Of the material below, only the lines from the line containing "Machine and Bench Vises" down to the line containing "Sleeve Bearing" belong in the answer, written out exactly.

::::::

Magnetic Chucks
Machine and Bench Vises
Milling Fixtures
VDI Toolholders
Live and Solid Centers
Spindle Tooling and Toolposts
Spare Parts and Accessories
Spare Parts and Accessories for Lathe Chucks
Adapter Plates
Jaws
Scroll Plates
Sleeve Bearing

::::::

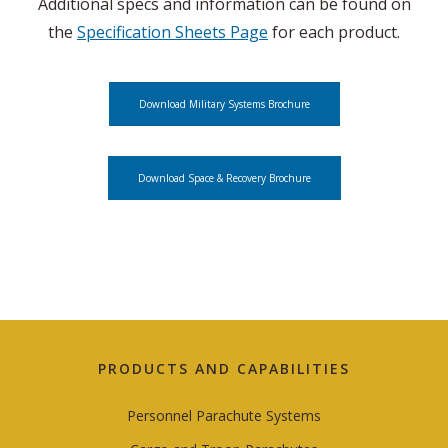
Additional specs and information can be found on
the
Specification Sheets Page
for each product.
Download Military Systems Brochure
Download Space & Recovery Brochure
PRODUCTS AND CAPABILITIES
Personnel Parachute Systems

::::::

_Exercise result_
Machine and Bench Vises
Milling Fixtures
VDI Toolholders
Live and Solid Centers
Spindle Tooling and Toolposts
Spare Parts and Accessories
Spare Parts and Accessories for Lathe Chucks
Adapter Plates
Jaws
Scroll Plates
Sleeve Bearing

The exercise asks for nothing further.